Cancer is an illness caused by an uncontrolled division of transformed cells, which can originate in almost any organ of the body. Cancer is not a single disease, even when it arises in the same site of the body. Tremendous variability exists in progression of disease and response to therapy among different persons with the same general type of cancer, such as breast cancer. Even at the level of a single person, cancer cells show tremendous heterogeneity within a single tumor and among a primary tumor and metastases. This heterogeneity causes drug resistance and fatal disease. The prevailing dogma is that heterogeneity among cancer cells arises randomly, generating greedy individual cancer cells that compete for growth factors and optimal environments. The rare “winners” in this competition survive and metastasize. However, tumors consistently maintain heterogeneous subpopulations of cancer cells, some of which appear less able to grow and spread. This observation prompted Gary and Kathy Luker, cancer cell biologists at the University of Michigan, to hypothesize that cancer cells may actually collaborate under some circumstances to cause disease and not just compete. The idea that single, heterogeneous cancer cells work collectively within a constrained range of variability to drive population-level outputs in tumor progression is a ground-breaking concept that may revolutionize how we approach cancer biology and therapy.
...cancer cell biologists have teamed up with computational scientists and experts in artificial intelligence to focus the power of these fields on understanding and overcoming heterogeneity in cancer.
To understand causes of single-cell heterogeneity in cancer and conditions that motivate cancer cells to collaborate, an interdisciplinary team of scientists at UM formulated an entirely new conceptual approach to this challenging problem. The cancer cell biologists have teamed up with computational scientists and experts in artificial intelligence to focus the power of these fields on understanding and overcoming heterogeneity in cancer. Building on large, single-cell data sets unique to the team, they will combine inverse reinforcement learning, an artificial intelligence method typically applied to discover motivations for human behaviors, with computational models inferred on the basis of the physics and chemistry of cell signaling and migration. They have proposed an entirely new conceptual approach combining single cell data, physics-based modeling and artificial intelligence to single-cell heterogeneity and intercellular interactions. By discovering testable molecular processes underlying “decision-making” by single cells and their “motivations” for acting competitively or collaboratively, this research blazes a new path to understand and treat cancer. Their high-risk, high-reward approach to understand how each cell in a population processes information and translates that to action driving cancer progression, has attracted an award of $1 million dollars by the Keck Foundation.

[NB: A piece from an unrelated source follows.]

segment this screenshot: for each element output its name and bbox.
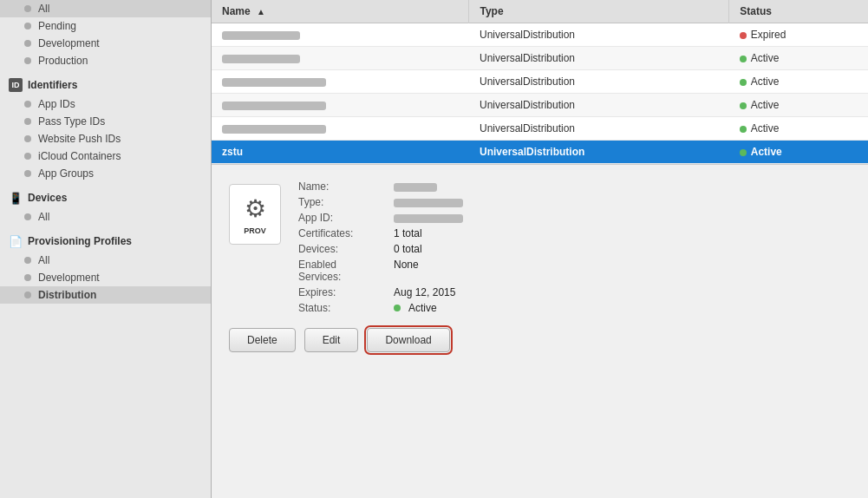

The team includes Gary Luker (Radiology, Microbiology and Immunology; Biomedical Engineering), and Kathryn Luker (Radiology), who are leading the experimental studies of cell signaling and migration; Jennifer Linderman (Chemical Engineering; Biomedical Engineering); and Krishna Garikipati (Mechanical Engineering; Mathematics), who are leading the machine learning and modeling side of the project. Nikola Banovic (Electrical Engineering and Computer Science) and Xun Huan (Mechanical Engineering) are using artificial intelligence approaches to discover decision-making policies and rewards for cancer cells, working with the rest of the investigators to incorporate experimental data and physics/chemistry-based models into their approaches.
The Keck Foundation research program seeks to benefit humanity by supporting projects in medical research, science and engineering. This project combines all of these research areas to tackle cancer in a new way. The idea for this project originated in the 2020 MICDE faculty workshop in AI for Physically based Bio-medicine Workshop. The workshop brought together an interdisciplinary group of faculty members to discuss ways to advance artificial intelligence and machine learning methods for biomedical problems. After seeding the idea, a subset of these researchers were awarded an MICDE catalyst grant and a MIDAS PODS grant. These funds were used to establish the proof of concept and to generate preliminary results.
Computational science is becoming increasingly indispensable in many areas of biomedical science. While the current proposal focuses on cancer, this innovative computational framework represents a transformative leap with widespread applications in multiple other biomedical, physical, and social sciences. MICDE supports innovative and interdisciplinary projects aiming to advance the current paradigms.